11. The system of claim 1, wherein the inference circuits are implemented with a machine learning system.

12. A method for waking a computing device, comprising:

receiving one or more external inputs on respective ones of sensors, the external inputs being converted to corresponding signals thereby;

extracting feature data sets from each of the signals;

generating inference decisions for each of the extracted feature data sets based upon individual patterns thereof; and

combining the generated inference decisions to generate a wake signal based upon an aggregate of the inference decisions of at least one of the extracted feature data sets.

13. The method of claim 12, wherein one of the external inputs is audio and the one of the sensors is a microphone.
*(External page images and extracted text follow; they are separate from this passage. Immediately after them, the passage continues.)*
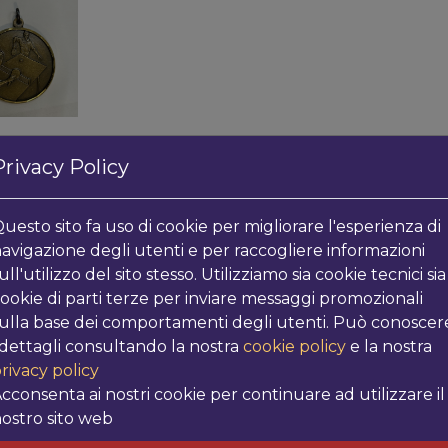
Privacy Policy
uesto sito fa uso di cookie per migliorare l'esperienza di
avigazione degli utenti e per raccogliere informazioni
ull'utilizzo del sito stesso. Utilizziamo sia cookie tecnici sia
POTREBBE INT
ookie di parti terze per inviare messaggi promozionali
ulla base dei comportamenti degli utenti. Può conoscer
 dettagli consultando la nostra
cookie policy
e la nostra
rivacy policy
I più venduti
cconsenta ai nostri cookie per continuare ad utilizzare il
ostro sito web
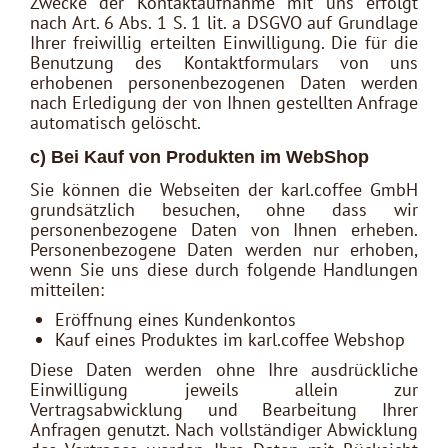
Zwecke der Kontaktaufnahme mit uns erfolgt
nach Art. 6 Abs. 1 S. 1 lit. a DSGVO auf Grundlage
Ihrer freiwillig erteilten Einwilligung. Die für die
Benutzung des Kontaktformulars von uns
erhobenen personenbezogenen Daten werden
nach Erledigung der von Ihnen gestellten Anfrage
automatisch gelöscht.
c) Bei Kauf von Produkten im WebShop
Sie können die Webseiten der karl.coffee GmbH
grundsätzlich besuchen, ohne dass wir
personenbezogene Daten von Ihnen erheben.
Personenbezogene Daten werden nur erhoben,
wenn Sie uns diese durch folgende Handlungen
mitteilen:
Eröffnung eines Kundenkontos
Kauf eines Produktes im karl.coffee Webshop
Diese Daten werden ohne Ihre ausdrückliche
Einwilligung jeweils allein zur
Vertragsabwicklung und Bearbeitung Ihrer
Anfragen genutzt. Nach vollständiger Abwicklung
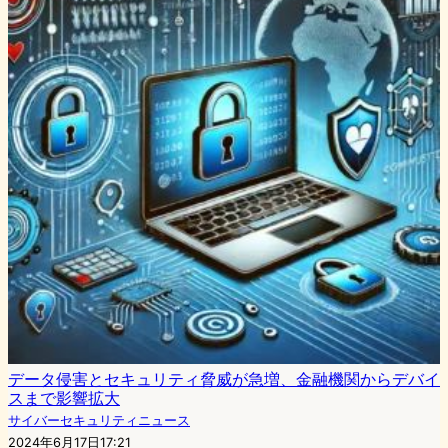
データ侵害とセキュリティ脅威が急増、金融機関からデバイ
スまで影響拡大
サイバーセキュリティニュース
2024年6月17日17:21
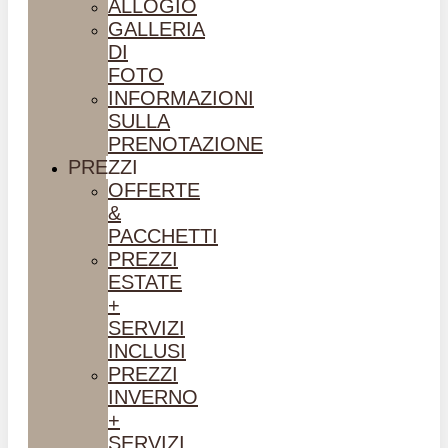
ALLOGIO
GALLERIA
DI
FOTO
INFORMAZIONI
SULLA
PRENOTAZIONE
PREZZI
OFFERTE
&
PACCHETTI
PREZZI
ESTATE
+
SERVIZI
INCLUSI
PREZZI
INVERNO
+
SERVIZI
14. The method of claim 12, wherein one of the external inputs is light photons corresponding to an image and the one of the sensors is an imaging sensor.

15. The method of claim 12, wherein one of the external inputs is physical motion applied to the computing device and the one of the sensors is a motion sensor.

16. The method of claim 12, wherein the inference decisions are made by individual inference circuits each implemented as a independent multi-class classifier neural network.

17. The method of claim 16, wherein the multi-class classifier neural network is selected from a group consisting of: a convolutional neural network (CNN), a long short term memory network (LSTM), a recurrent neural network (RNN), and a multilayer perceptron (MLP).

18. The method of claim 16, wherein the multi-class classifier neural networks are independently trained, with the combining step being performed by a logic circuit accepting as input each of the inference decisions as provided by the one or more inference circuits.

19. The method of claim 12, wherein the combining of the inference decisions is performed by another neural network, and inference decisions generated from the extracted feature data sets and the combining of the inference decisions is based upon an aggregate end-to-end training.

20. An article of manufacture comprising a non-transitory program storage medium readable by a computing device, the medium tangibly embodying one or more programs of instructions executable by the computing device to perform a method for waking the computing device, the method comprising the steps of:

receiving one or more external inputs on respective ones of sensors, the external inputs being converted to corresponding signals thereby;

extracting feature data sets from each of the signals;

generating inference decisions for each of the extracted feature data sets based upon individual patterns thereof; and

combining the generated inference decisions to generate a wake signal based upon an aggregate of the inference decisions of at least one of the extracted feature data sets.